President Donald Trump has made no attempt to hide his animosity for the press. He has called reporters “disgusting and corrupt.” He has referred to them as members of “the opposition party,” and last week he went so far as to call the media “the enemy of the people.”
But on Friday he took his self-proclaimed war to a new and foreboding level. Just hours after the president voiced his displeasure about a CNN report — one that, if true, would give his administration another black eye in its first month in power — Trump’s media handlers prevented CNN along with the New York Times, Los Angeles Times and four other media outlets from taking part in a press briefing with Press Secretary Sean Spicer.
Marty Baron, editor of the Washington Post, spoke for many of us in the news business when he called the move not just unprecedented but “appalling.”
The punitive action was taken shortly after the president criticized a story that a White House official had asked the FBI to refute a New York Times article concerning alleged contacts between associates in Trump’s campaign and Russian intelligence officials in the year before the election. Using executive authority to influence an ongoing federal investigation is a serious charge. But Trump simply dismissed the report as “fake news” as he has done before with stories not of his liking. This time, however, the president vowed to take action. “The fake news doesn’t tell the story,” he said at a Conservative Political Action Conference in Washington. “It doesn’t represent the people, it doesn’t and never will represent the people, and we’re going to do something about.”
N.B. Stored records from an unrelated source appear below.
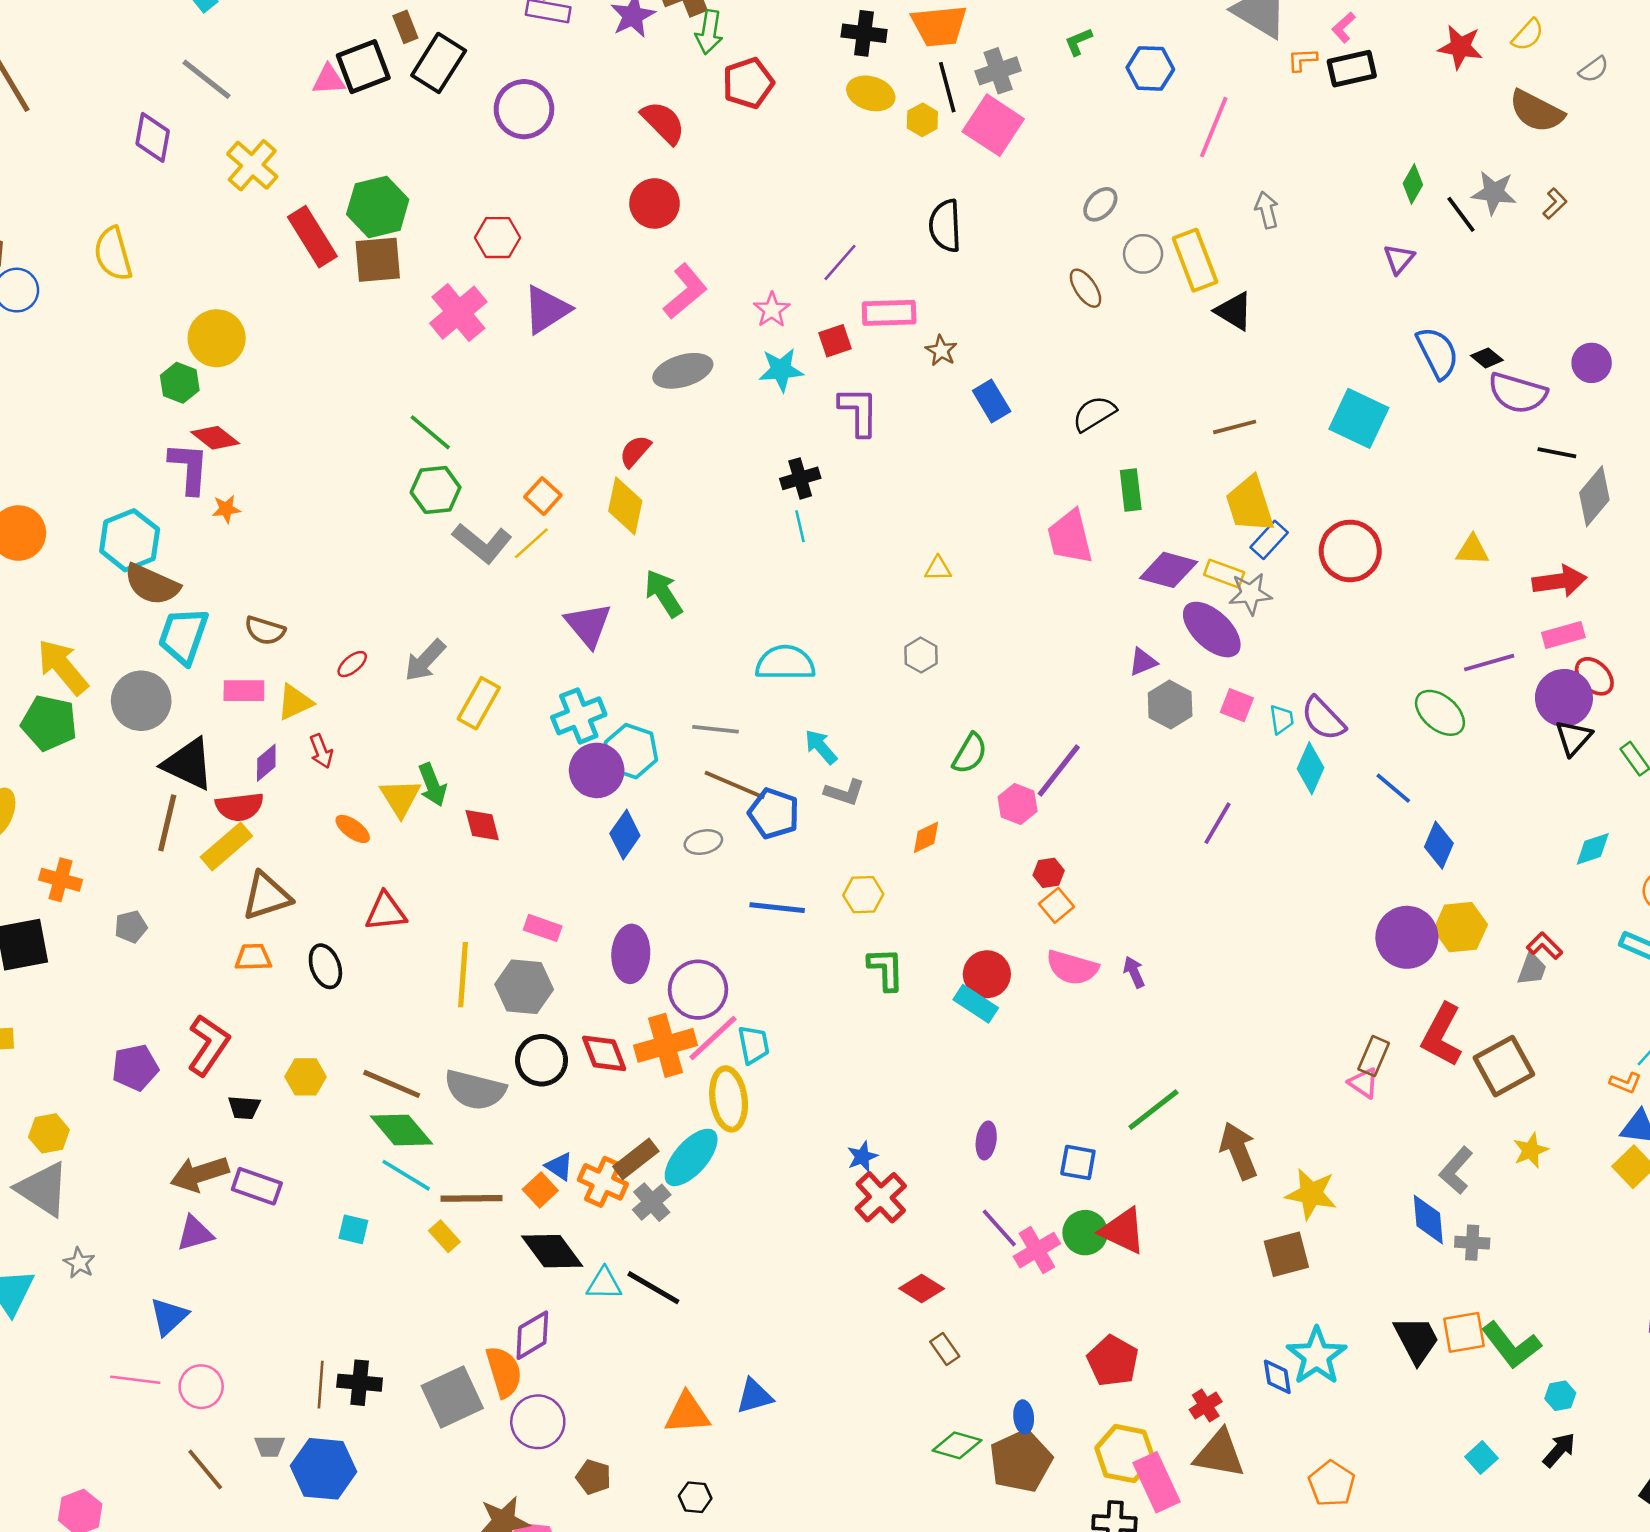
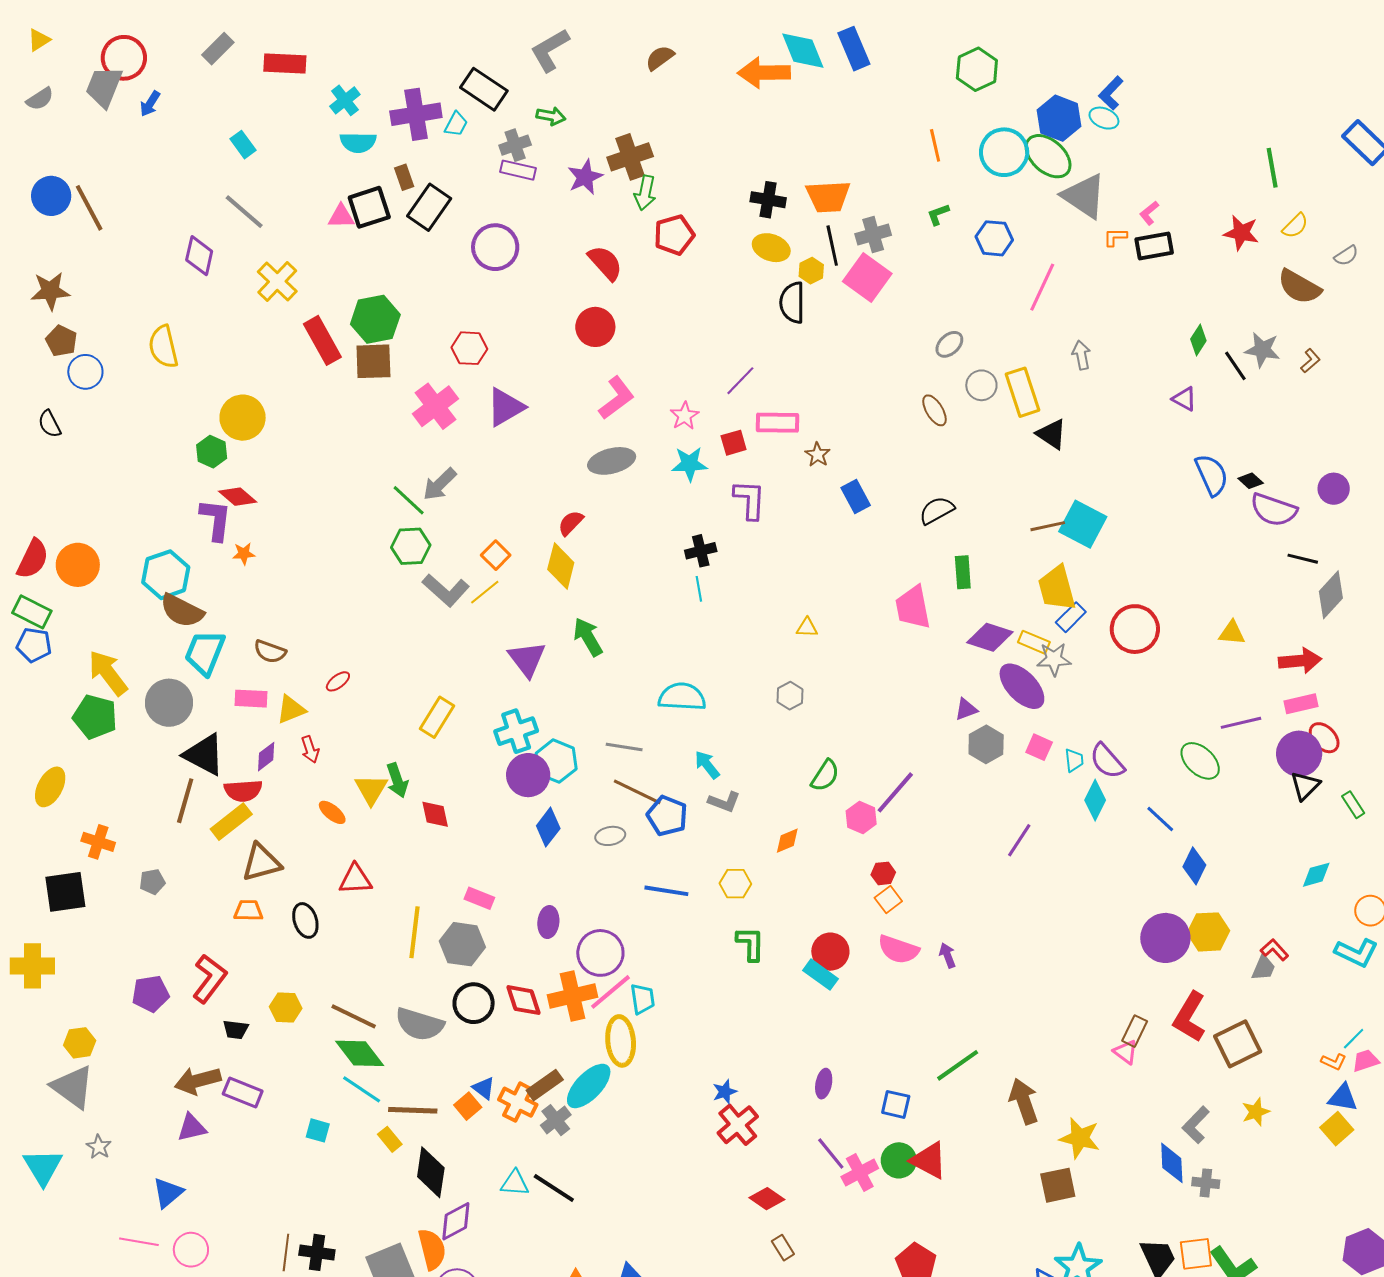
black semicircle: (945, 226) -> (792, 303), moved
purple triangle: (1399, 259) -> (1184, 399), turned -44
cyan square: (1359, 418) -> (1083, 524), moved
gray arrow: (425, 660) -> (440, 484), moved
purple ellipse: (631, 954) -> (548, 922), size x0.7
black diamond: (552, 1251) -> (431, 1172), moved, turned 42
That something was to close the door on those members of the press he disfavors.
We’re comforted by the fact that a number of reporters refused to go along with this charade. Reporters from the Associated Press and Time magazine chose not to attend when it became clear that their peers were not going to be allowed inside. The Washington Post also did not send a reporter. But perhaps more troubling than those who were excluded was the list of those who were allowed to attend. They included such White House-friendly outlets as Breitbart News, the Washington Times and OANN, a conservative TV network.
In some ways, this comes as no surprise. It was only a matter of time. In June, Trump banned the Washington Post from covering his presidential campaign. He had also banned the Huffington Post, the Daily Beast, Politico and BuzzFeed until just two months before Election Day.
Such retaliation also is in keeping with the bellicose remarks of Trump’s chief strategist Stephen K. Bannon who told attendees at CPAC that the “corporatist, globalist media” dislike Trump because of his “economic nationalist agenda.” “If you think they’re going to give you your country back without a fight, you are sadly mistaken,” he said. “Every day, it is going to be a fight.”
If Bannon is inferring that the press will not stand down from its mission to tell the truth in defiance of a presidential administration that puts a premium on spin, invective and faux facts, he is correct.
As David Axelrod, a former senior advisor to President Barack Obama and director of the University of Chicago’s Institute of Politics, said on CNN Friday, if the price of admission to White House briefings is now writing things that pleases the president “then that’s a price that’s too high to pay.”